Records from a data source
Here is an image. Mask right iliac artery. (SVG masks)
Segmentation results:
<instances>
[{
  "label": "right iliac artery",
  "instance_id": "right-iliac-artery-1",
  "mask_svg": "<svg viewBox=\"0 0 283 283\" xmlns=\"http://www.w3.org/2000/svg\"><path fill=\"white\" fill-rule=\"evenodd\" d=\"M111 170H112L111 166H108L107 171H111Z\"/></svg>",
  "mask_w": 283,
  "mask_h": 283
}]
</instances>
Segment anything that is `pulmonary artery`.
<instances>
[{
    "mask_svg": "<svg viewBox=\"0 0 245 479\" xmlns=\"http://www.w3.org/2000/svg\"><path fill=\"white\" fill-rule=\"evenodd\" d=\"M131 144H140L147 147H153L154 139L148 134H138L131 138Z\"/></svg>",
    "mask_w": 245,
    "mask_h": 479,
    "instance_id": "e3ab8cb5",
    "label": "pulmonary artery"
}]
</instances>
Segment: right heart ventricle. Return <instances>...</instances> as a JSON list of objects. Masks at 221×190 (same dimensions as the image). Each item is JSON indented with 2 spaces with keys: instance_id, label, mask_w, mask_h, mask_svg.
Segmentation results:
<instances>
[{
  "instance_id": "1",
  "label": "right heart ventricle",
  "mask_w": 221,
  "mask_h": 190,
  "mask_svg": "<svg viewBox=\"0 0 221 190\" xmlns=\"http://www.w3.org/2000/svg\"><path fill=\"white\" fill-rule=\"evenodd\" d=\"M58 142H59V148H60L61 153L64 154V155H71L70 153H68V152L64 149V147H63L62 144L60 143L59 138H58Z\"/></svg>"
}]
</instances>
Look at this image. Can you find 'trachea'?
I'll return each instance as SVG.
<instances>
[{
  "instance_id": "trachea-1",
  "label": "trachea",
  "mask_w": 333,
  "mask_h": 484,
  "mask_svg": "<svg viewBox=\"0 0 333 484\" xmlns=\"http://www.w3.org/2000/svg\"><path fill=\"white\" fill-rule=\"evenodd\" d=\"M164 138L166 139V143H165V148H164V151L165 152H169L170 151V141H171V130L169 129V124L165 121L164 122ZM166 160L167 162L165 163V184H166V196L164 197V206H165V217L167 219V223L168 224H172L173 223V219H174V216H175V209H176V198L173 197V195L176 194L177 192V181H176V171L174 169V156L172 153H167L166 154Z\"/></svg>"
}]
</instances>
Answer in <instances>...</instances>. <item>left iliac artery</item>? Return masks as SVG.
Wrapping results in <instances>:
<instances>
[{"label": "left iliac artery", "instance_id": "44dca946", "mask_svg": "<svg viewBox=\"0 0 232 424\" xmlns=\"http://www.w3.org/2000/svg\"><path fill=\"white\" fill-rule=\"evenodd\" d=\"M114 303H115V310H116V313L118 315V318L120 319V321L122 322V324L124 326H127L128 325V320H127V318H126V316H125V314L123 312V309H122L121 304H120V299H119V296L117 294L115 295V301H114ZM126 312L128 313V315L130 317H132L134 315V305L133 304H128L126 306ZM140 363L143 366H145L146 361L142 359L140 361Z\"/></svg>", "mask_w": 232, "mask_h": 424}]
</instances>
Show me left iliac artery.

--

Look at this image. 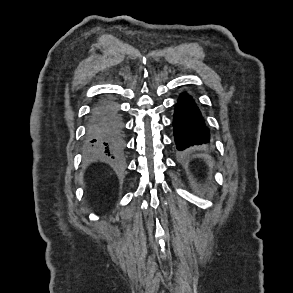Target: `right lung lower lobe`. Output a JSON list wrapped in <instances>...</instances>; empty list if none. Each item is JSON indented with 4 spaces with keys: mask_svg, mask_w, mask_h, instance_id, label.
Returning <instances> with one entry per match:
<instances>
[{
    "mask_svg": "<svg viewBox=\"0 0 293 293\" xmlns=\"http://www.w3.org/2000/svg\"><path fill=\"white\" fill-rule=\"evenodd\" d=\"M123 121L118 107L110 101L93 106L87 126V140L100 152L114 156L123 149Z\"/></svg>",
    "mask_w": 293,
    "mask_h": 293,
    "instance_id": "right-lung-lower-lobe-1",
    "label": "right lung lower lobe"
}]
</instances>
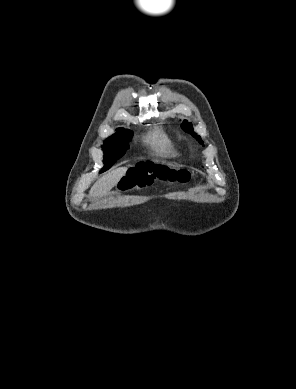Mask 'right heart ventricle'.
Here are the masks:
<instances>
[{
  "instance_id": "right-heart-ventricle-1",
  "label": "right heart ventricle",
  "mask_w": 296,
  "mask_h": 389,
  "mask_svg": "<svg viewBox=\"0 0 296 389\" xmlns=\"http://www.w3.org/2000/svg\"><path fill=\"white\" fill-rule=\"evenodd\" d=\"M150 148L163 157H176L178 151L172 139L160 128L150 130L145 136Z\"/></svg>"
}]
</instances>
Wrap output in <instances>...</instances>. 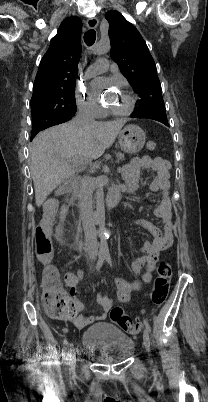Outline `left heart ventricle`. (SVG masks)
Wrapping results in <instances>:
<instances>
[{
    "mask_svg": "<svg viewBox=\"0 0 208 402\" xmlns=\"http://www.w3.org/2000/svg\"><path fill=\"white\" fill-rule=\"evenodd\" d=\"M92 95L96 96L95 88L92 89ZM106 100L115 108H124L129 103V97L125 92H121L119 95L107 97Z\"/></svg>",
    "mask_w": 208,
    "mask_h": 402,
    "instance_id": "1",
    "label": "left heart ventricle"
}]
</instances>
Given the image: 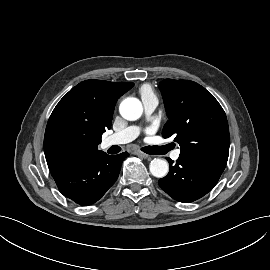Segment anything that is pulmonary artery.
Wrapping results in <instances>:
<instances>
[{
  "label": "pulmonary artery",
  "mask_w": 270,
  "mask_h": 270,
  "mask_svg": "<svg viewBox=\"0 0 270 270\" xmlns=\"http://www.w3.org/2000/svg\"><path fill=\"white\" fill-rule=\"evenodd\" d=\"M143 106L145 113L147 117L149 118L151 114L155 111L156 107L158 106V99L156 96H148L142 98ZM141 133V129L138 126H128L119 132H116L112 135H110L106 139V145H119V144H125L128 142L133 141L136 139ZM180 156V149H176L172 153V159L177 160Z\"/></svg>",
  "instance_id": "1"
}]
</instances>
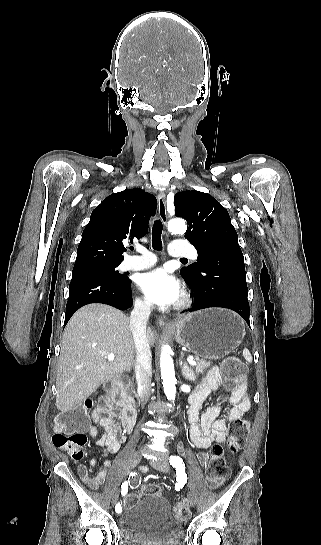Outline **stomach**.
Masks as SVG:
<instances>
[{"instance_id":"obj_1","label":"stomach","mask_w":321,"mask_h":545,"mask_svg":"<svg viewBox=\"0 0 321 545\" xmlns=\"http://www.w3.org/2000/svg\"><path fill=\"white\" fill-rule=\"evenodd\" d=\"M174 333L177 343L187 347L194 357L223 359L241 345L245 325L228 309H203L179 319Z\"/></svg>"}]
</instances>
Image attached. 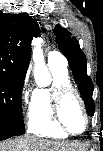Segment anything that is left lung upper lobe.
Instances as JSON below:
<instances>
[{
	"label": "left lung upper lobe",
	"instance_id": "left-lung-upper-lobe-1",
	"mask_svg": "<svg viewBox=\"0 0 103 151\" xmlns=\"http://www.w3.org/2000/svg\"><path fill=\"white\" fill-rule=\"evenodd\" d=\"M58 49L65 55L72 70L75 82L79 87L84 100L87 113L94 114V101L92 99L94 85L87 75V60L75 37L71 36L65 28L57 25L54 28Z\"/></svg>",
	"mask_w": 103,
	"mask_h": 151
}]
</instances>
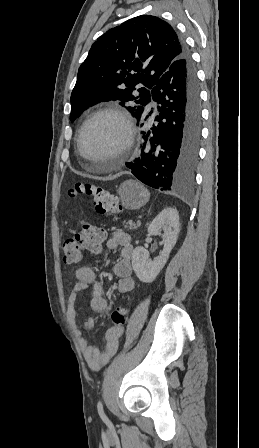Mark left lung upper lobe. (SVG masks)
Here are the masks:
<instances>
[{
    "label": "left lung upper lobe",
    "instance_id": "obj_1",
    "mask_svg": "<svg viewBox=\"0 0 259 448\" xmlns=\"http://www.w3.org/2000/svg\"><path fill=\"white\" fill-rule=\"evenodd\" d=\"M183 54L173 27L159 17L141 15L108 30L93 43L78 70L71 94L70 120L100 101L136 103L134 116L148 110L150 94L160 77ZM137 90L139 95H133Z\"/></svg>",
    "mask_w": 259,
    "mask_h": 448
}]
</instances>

---

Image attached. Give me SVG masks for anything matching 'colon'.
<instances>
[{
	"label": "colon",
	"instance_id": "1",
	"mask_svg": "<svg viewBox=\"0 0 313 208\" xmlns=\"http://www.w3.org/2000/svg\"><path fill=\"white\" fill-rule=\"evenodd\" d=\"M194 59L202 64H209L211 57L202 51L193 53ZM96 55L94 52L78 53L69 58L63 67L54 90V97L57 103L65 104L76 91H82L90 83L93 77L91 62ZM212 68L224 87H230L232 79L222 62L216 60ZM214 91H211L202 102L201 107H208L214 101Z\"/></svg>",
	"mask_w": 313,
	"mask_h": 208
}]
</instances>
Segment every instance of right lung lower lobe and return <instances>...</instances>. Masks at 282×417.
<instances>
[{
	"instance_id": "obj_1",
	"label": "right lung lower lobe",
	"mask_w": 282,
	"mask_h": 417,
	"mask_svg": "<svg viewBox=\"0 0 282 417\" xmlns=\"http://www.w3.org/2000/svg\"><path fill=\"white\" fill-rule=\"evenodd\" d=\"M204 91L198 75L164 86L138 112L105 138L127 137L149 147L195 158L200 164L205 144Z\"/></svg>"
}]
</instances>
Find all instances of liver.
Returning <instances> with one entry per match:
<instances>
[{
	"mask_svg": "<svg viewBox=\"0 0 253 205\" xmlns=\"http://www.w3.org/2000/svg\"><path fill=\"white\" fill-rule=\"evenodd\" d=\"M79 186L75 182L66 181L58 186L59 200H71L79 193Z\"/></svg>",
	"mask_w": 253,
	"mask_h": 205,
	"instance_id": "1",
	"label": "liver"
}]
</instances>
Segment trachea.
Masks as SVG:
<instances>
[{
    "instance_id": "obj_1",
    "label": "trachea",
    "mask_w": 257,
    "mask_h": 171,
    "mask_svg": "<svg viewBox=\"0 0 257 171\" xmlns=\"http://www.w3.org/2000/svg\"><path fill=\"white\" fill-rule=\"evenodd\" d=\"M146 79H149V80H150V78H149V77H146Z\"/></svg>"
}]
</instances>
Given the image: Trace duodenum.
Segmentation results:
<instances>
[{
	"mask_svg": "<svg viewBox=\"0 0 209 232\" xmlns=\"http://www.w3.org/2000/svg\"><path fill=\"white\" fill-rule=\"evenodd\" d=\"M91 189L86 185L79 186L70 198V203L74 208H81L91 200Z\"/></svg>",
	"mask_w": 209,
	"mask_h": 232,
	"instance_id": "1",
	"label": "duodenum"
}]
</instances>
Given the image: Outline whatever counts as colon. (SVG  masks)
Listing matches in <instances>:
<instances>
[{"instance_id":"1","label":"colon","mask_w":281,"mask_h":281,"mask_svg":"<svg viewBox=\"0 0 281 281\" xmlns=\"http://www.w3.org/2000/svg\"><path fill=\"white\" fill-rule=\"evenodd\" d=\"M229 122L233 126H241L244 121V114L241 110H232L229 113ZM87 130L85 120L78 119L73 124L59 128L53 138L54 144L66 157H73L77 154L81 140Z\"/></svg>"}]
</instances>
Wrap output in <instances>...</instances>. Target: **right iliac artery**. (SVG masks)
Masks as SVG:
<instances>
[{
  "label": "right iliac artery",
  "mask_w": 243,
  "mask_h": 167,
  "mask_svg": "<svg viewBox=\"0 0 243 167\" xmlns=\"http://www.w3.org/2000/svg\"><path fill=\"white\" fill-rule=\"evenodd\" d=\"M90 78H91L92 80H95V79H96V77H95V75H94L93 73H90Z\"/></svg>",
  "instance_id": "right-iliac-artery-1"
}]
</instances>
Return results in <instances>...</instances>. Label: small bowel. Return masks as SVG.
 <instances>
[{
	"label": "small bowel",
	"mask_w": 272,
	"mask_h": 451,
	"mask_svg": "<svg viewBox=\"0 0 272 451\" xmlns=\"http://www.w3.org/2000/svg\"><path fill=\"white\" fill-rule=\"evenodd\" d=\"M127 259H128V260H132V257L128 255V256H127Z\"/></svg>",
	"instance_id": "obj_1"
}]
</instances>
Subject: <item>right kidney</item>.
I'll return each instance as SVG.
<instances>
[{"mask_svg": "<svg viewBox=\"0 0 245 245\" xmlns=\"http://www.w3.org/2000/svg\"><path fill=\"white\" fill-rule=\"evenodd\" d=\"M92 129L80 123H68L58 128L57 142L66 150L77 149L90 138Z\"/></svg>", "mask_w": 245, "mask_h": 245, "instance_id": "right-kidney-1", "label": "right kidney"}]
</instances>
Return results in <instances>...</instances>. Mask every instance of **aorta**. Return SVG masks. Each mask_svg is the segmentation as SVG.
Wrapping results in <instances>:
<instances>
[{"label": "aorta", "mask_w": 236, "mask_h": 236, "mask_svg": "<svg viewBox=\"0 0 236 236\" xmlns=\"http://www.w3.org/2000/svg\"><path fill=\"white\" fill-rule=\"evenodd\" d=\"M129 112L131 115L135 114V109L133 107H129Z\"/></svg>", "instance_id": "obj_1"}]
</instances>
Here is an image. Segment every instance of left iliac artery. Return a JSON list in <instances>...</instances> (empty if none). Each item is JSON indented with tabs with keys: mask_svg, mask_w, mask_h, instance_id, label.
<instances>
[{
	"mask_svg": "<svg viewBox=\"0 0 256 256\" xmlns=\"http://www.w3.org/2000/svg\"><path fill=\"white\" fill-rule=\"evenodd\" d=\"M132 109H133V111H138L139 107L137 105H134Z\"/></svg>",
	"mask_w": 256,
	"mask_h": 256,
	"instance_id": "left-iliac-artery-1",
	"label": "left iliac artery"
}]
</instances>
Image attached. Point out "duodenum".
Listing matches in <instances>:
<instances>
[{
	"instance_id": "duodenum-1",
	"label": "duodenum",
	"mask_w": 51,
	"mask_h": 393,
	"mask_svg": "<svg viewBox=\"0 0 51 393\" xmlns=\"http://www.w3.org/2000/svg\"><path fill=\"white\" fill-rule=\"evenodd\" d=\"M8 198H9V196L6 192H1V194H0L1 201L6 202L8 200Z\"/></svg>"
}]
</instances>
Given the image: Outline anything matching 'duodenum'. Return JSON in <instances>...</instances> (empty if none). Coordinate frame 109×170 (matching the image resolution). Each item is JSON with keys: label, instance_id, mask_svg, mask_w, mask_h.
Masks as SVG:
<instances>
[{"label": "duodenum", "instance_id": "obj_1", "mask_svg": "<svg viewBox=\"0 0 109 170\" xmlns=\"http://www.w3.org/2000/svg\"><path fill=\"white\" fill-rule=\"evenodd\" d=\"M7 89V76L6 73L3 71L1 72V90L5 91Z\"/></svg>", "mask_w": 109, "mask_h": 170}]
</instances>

◆ Problem to solve
From the entries above, write out only the lines starting at the line that holds "Answer in <instances>...</instances>." and ending at the line that holds "Show me left iliac artery.", keeping both and matching them exactly.

◆ Response to this exercise
Answer in <instances>...</instances>. <item>left iliac artery</item>? Return masks as SVG.
Wrapping results in <instances>:
<instances>
[{"label": "left iliac artery", "instance_id": "44dca946", "mask_svg": "<svg viewBox=\"0 0 232 424\" xmlns=\"http://www.w3.org/2000/svg\"><path fill=\"white\" fill-rule=\"evenodd\" d=\"M114 303H115V310H116V313L118 315V318L120 319V321L122 322V324L124 326H127L128 325V320H127V318H126V316H125V314L123 312V309H122L121 304H120V299H119V296L117 294L115 295V301H114ZM126 312L128 313V315L130 317H132L134 315V305L133 304H128L126 306ZM140 363L143 366H145L146 361L142 359L140 361Z\"/></svg>", "mask_w": 232, "mask_h": 424}]
</instances>
Show me left iliac artery.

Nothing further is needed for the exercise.